I heard similar with Elvis Costello's early albums, comparing the Mobile Fidelity LPs from
relatively recent times (since MoFi's rebirth) and the Toby Mountain mastered RykoDisc CDs from the
90's. I was surprised how close everything sounded. I reached the same conclusion as Paul's
friend -- I figured Costello must have had an ear in the process both time, and that the same master
tapes were used, with either the same kind of mastering processing or minimal to no processing. Both
sound vastly superior to Columbia US original releases of the albums. Now the early catalog is out
on HDTracks, not sure when or where the new transfers were made. I'm also taking at face value
MoFi's claim that they cut the LPs from master tapes, not the Toby Mountain digital files.
-- Tom Fine
----- Original Message -----
From: "Paul Stamler" <[log in to unmask]>
To: <[log in to unmask]>
Sent: Tuesday, November 10, 2015 10:53 PM
Subject: Re: [ARSCLIST] What Your Music Format Says About You
> On 11/10/2015 9:31 PM, Aaron Levinson wrote:
>> I own 3 turntables, one more for 78, a Tascam pro cassette deck, a DAT, a reel to reel. I often
>> transfer rare grooved media to CD for clients and friends. I recently played back a DAT master
>> done by Toby Mountain and compared it to finished CD goods and as Tom suggested it was virtually
>> impossible to distinguish the master from the commercial release...

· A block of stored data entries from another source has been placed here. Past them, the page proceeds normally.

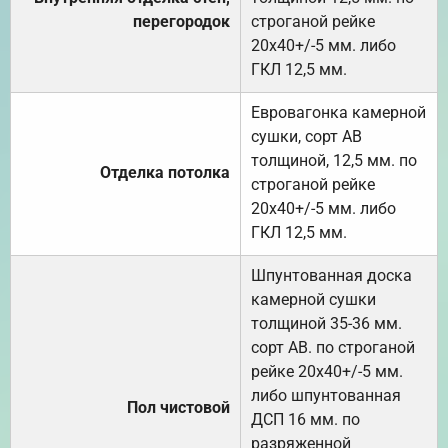
перегородок
строганой рейке
20х40+/-5 мм. либо
ГКЛ 12,5 мм.
Евровагонка камерной
сушки, сорт АВ
толщиной, 12,5 мм. по
Отделка потолка
строганой рейке
20х40+/-5 мм. либо
ГКЛ 12,5 мм.
Шпунтованная доска
камерной сушки
толщиной 35-36 мм.
сорт АВ. по строганой
рейке 20х40+/-5 мм.
либо шпунтованная
Пол чистовой
ДСП 16 мм. по
разряженной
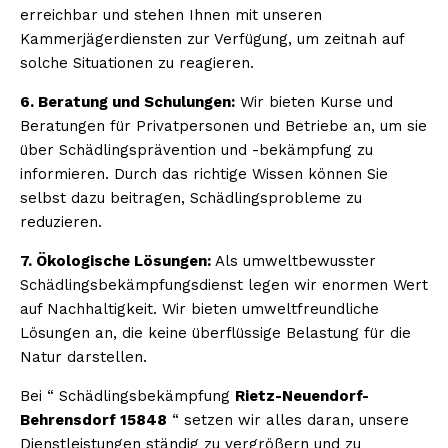
erreichbar und stehen Ihnen mit unseren
Kammerjägerdiensten zur Verfügung, um zeitnah auf
solche Situationen zu reagieren.
6. Beratung und Schulungen:
Wir bieten Kurse und
Beratungen für Privatpersonen und Betriebe an, um sie
über Schädlingsprävention und -bekämpfung zu
informieren. Durch das richtige Wissen können Sie
selbst dazu beitragen, Schädlingsprobleme zu
reduzieren.
7. Ökologische Lösungen:
Als umweltbewusster
Schädlingsbekämpfungsdienst legen wir enormen Wert
auf Nachhaltigkeit. Wir bieten umweltfreundliche
Lösungen an, die keine überflüssige Belastung für die
Natur darstellen.
Bei “ Schädlingsbekämpfung
Rietz-Neuendorf-
Behrensdorf 15848
“ setzen wir alles daran, unsere
Dienstleistungen ständig zu vergrößern und zu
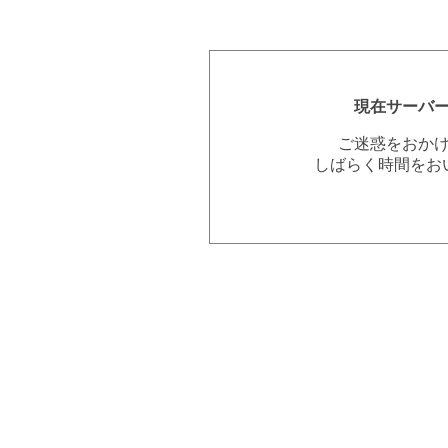
現在サーバ
ご迷惑をおか
しばらく時間をお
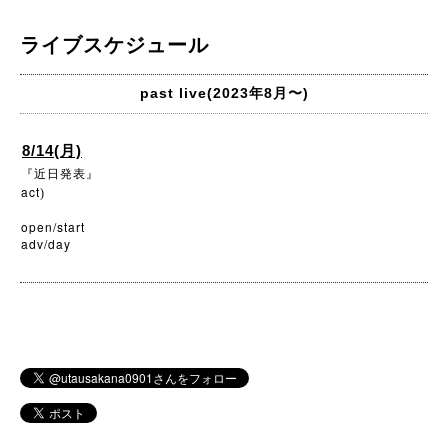
ライブスケジュール
past live(2023年8月〜)
8/14(月)
『近日発表』
act
)
open/start
adv/day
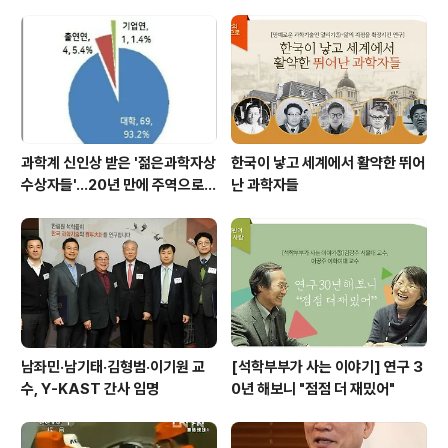
을 ..
과학계 신인상 받은 '젊은과학자상
한국이 낳고 세계에서 활약한 뛰어
수상자들'…20년 만에 주역으로
난 과학자들
우뚝
남좌민·남기태·김형범·이기원 교
[석학부부가 사는 이야기] 연구 3
수, Y-KAST 간사 임명
0년 해보니 "점점 더 재밌어"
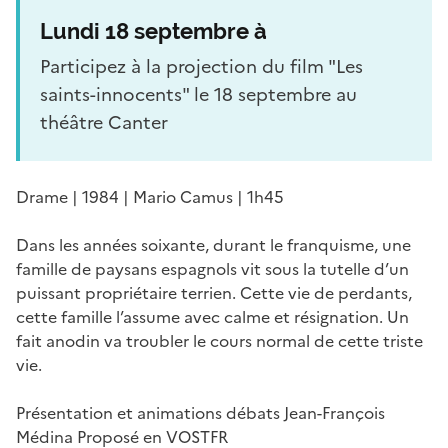
Lundi 18 septembre à
Participez à la projection du film "Les
saints-innocents" le 18 septembre au
théâtre Canter
Drame | 1984 | Mario Camus | 1h45
Dans les années soixante, durant le franquisme, une
famille de paysans espagnols vit sous la tutelle d’un
puissant propriétaire terrien. Cette vie de perdants,
cette famille l’assume avec calme et résignation. Un
fait anodin va troubler le cours normal de cette triste
vie.
Présentation et animations débats Jean-François
Médina Proposé en VOSTFR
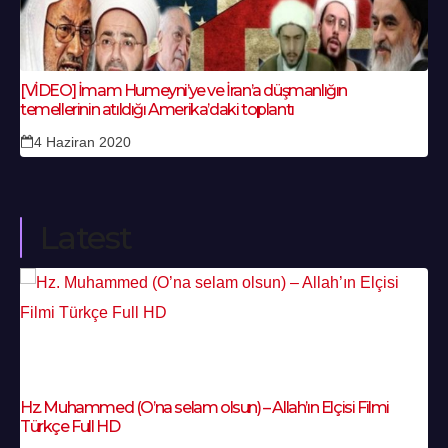
[VİDEO] İmam Humeyni’ye ve İran’a düşmanlığın
temellerinin atıldığı Amerika’daki toplantı
4 Haziran 2020
Latest
Hz. Muhammed (O’na selam olsun) – Allah’ın Elçisi Filmi
Türkçe Full HD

> On digital formats that's easily done, though a lot of times it doesn't happen because someone
> decided to mess with the signal.
> But I digress. I came across a phenomenon that was more startling. I recently digitized an LP from
> 1966, John Renbourn's "Another Monday" on Transatlantic Records (a UK label). Transatlantic, about
> 15 years ago, issued a Renbourn retrospective CD called "Vol. 1: The Soho Years". For grins I
> compared the tune "Another Monday" on that disc to my burned CD of the digitized LP and, friends,
> I could not hear a jot of difference between them. As another engineer friend said to me, "You got
> a double miracle there: someone cut the LP from the master tape without ****ing with it, and
> someone mastered the CD the same way."
> Mind you, this is the only instance I can cite (other than a couple of other cuts that appear on
> both that LP and the compendium CD). But it's evidence that it CAN happen.